Written in Heraldry | History Today - 4 minutes read
In the largely illiterate 14th to 17th centuries, heraldry could be read by all. As Victor Hugo wrote: ‘For those who can decipher it, heraldry is an algebra, a language. The whole history of the second half of the Middle Ages is written in heraldry.’
Heraldry proper consists of devices on a shield. A coat of arms is the design around that shield, typically – since the time of Henry VI – with real or mythological animal supporters and topped with decorative elements including a helm (helmet), coronet and crest.
That of the British royal family is perhaps the most familiar. On the mound at the base is the motto of English monarchs since 1413, ‘Dieu et mon droit’ (‘God and my right’), while the motto of the Order of the Garter, ‘Honi soit qui mal y pense’ (‘Shame be to him who thinks evil of it’) is inscribed on the garter around the heraldic shield. A crowned lion is the dexter supporter (dexter as it is the equivalent of stage right and so seen on the left by the viewer), while a unicorn is on stage left, or sinister. The lion conveys nobility and valour, the unicorn purity and virtue. Both mean courage and strength.

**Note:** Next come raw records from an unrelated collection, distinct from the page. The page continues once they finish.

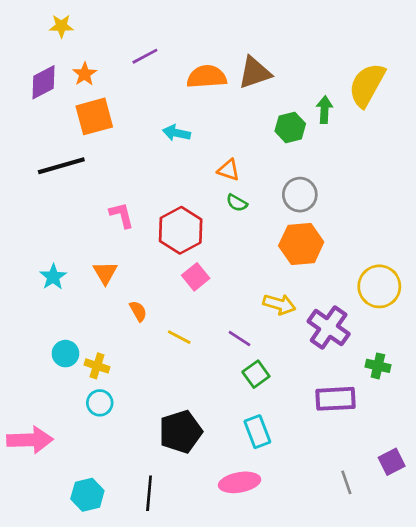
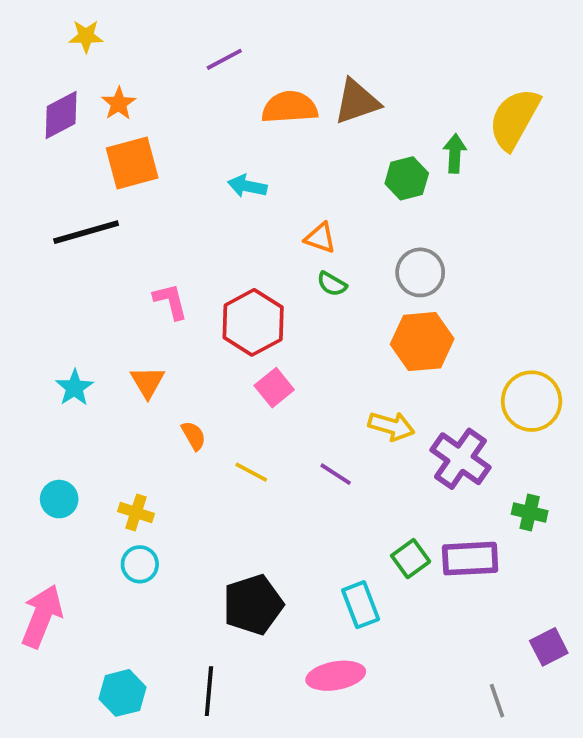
purple line: (145, 56) -> (224, 59), moved
cyan circle: (65, 354) -> (59, 499), moved
green square: (256, 374) -> (411, 559), moved
pink arrow: (30, 440) -> (42, 616), turned -66
gray line: (346, 482) -> (497, 701), moved

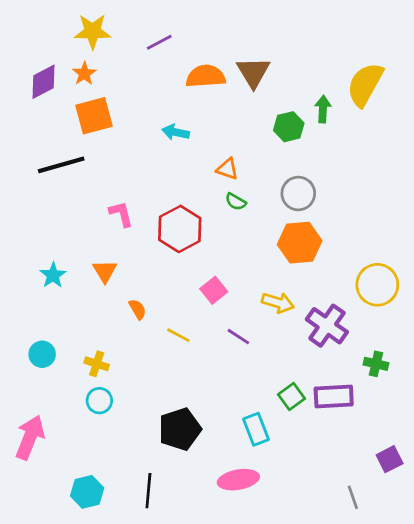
yellow star: (86, 36) -> (93, 31), moved, size x1.5
brown triangle: (357, 102) -> (253, 72), turned -42
pink square: (274, 388) -> (214, 290), moved

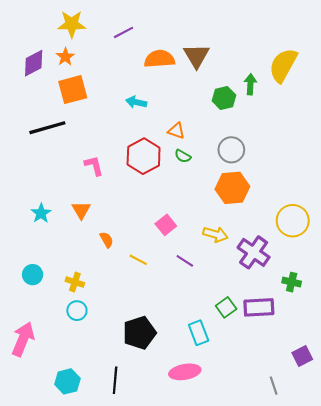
red hexagon: (180, 229) -> (144, 156), moved

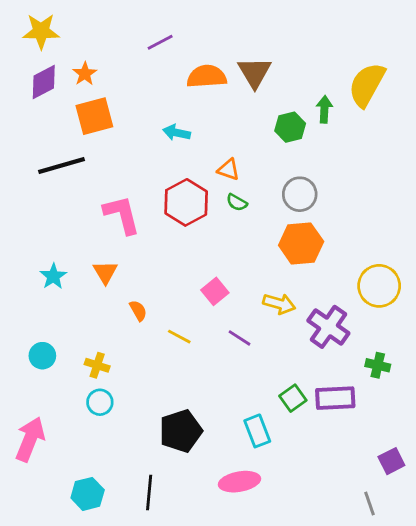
yellow star: (72, 24) -> (41, 31), moved
pink L-shape: (94, 166) -> (122, 215), size x1.5
gray line: (274, 386) -> (370, 504), moved

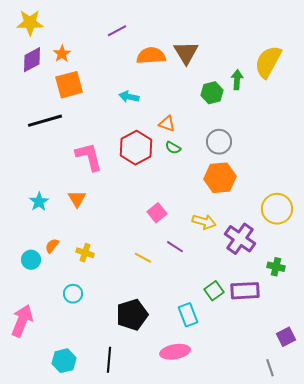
orange semicircle: (138, 311) -> (52, 246), moved, turned -112
yellow line: (179, 337) -> (143, 258), moved
yellow cross: (97, 365) -> (85, 253), moved

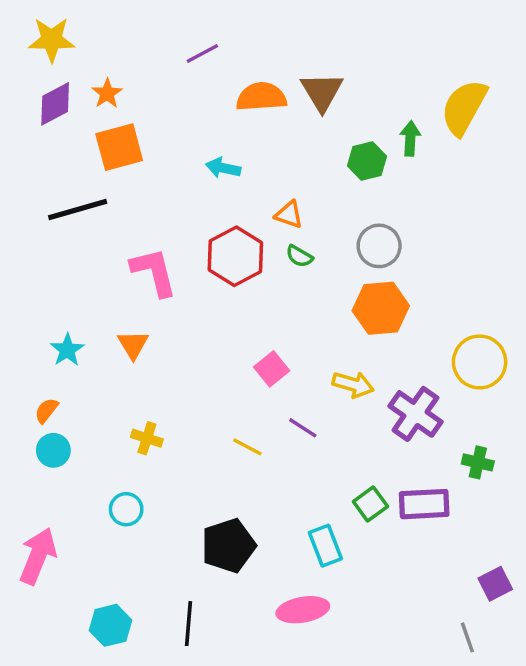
orange semicircle: (52, 246) -> (46, 410), moved

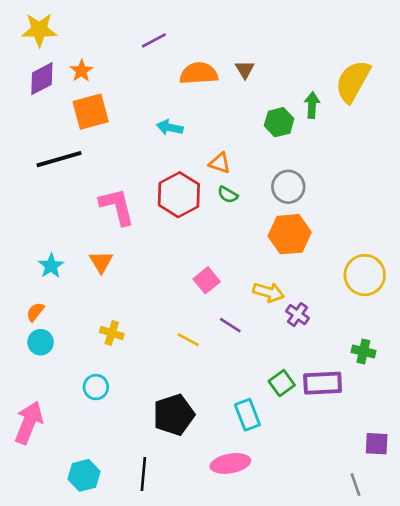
brown triangle: (322, 92) -> (245, 69), size x0.6
purple cross: (415, 414) -> (298, 315), moved, size x0.6
purple square: (495, 584) -> (377, 444), turned 30

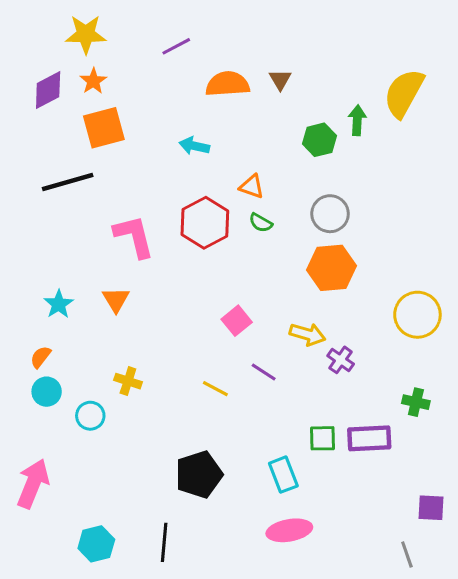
yellow star: (39, 30) -> (86, 34), moved
green square: (282, 383) -> (322, 438), turned 35
cyan circle: (96, 387) -> (90, 416), moved
pink ellipse: (230, 463) -> (289, 530), moved

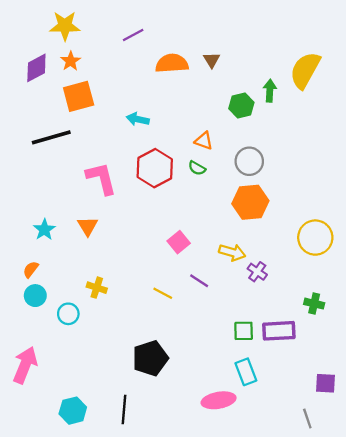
cyan arrow: (194, 146) -> (138, 119), moved
orange triangle: (252, 187) -> (204, 141), moved
cyan rectangle: (283, 475) -> (246, 372), moved

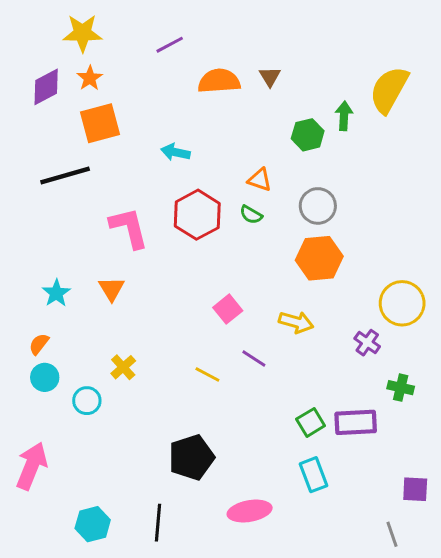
purple cross: (257, 272) -> (367, 343), moved
yellow cross: (97, 288) -> (123, 367), turned 30
green square: (244, 331) -> (311, 422), turned -30
pink ellipse: (219, 400) -> (250, 511), moved

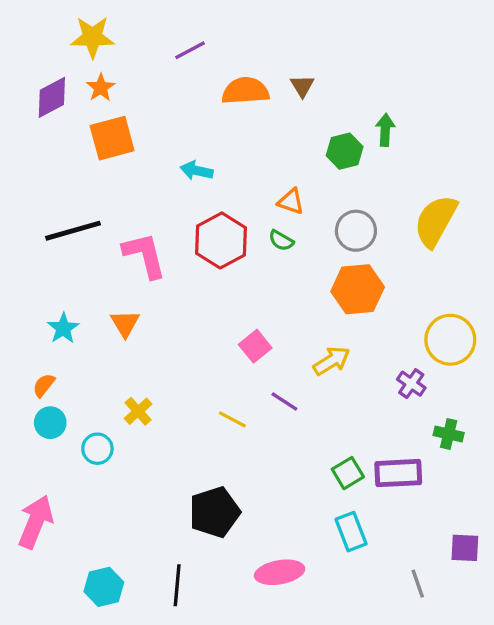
yellow semicircle: (389, 90) -> (436, 221), moved
black line: (65, 175) -> (73, 231), moved
yellow arrow: (296, 322) -> (332, 361), turned -48
gray line: (392, 534) -> (418, 584), moved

Just as heraldry is a language, a distinct code exists with which to describe it. There are the five heraldic colours: gules (red), vert (green), azure (blue), sable (black) and purpure (purple) and the two metals, argent (silver, from argentum) and or (gold, from aurum). French present participles describe the positions adopted by beasts. Lions rampant are erect with a hind paw on the ground, three other paws raised, tail lifted and head in profile. A lion guardant faces the viewer. A lion passant walks, with three paws on the ground, one raised and tail curving over his back. The arms of England, since Richard the Lionheart, have shown three lions passant guardant in pale or.
Such royal beasts can be seen on the moat bridge at Hampton Court, or on the roof of St George’s Chapel, Windsor, proclaiming royal ancestry. The yale, a mythical creature somewhere between an antelope and goat, was the symbol of Lady Margaret Beaufort, mother of Henry VII and the one through whom the Tudors’ tenuous claim to the throne was derived. Other fabulous beasts included dragons, wyverns (two-legged dragons), griffins or gryphons and cockatrice, with the head and legs of a cockerel, a long, barbed tail and the wings and scales of a dragon. Unicorns were not counted in this number because, until the 17th century, they were believed to exist, albeit elusively, as the horns of narwhales had often been found on seashores.
Badges or personal devices could convey values, aspirations, origins and loyalties. Katherine of Aragon’s crowned pomegranate symbolised fertility and abundance, but also – as the apple of Granada – her parents’ pious reconquista of southern Spain. Anne Boleyn’s badge on marriage to Henry VIII was a crowned falcon holding a sceptre on a tree stump, which sprouted red and white roses. The falcon symbolised one who restlessly pursued a much desired object, the sceptre royal authority, and the roses hope, joy and fecundity. Jane Seymour, meanwhile, bore a crowned phoenix rising from a castle between red and white roses: renewal, safety, the promise of heirs. Her adopted beast, the panther, reiterated the point; it signifies a beautiful woman who is tender and loving to her young.
The humour of the period meant that badges were often witty and enigmatic puns, known as ‘canting arms’. The Tudor portcullis plays on the name Beaufort – beautiful castle. Sir Nicholas Bacon’s personal device was a fat boar. The Quartermain family featured four hands on their shield, the Harrisons a hedgehog (hérisson in French). Even today Princess Beatrice of York has three bees – as ‘bees thrice’ sounds like Beatrice.
Heraldry, in other ways, inducts us into a way of thinking in the past. It connects the visual to the audible. Our ancestors thought wittily, laterally, poetically and creatively. Emojis have a way to go.
Suzannah Lipscomb is author of The Voices of Nîmes: Women, Sex and Marriage in Early Modern Languedoc (Oxford University Press, 2019), host of the Not Just the Tudors podcast and Professor Emerita at the University of Roehampton.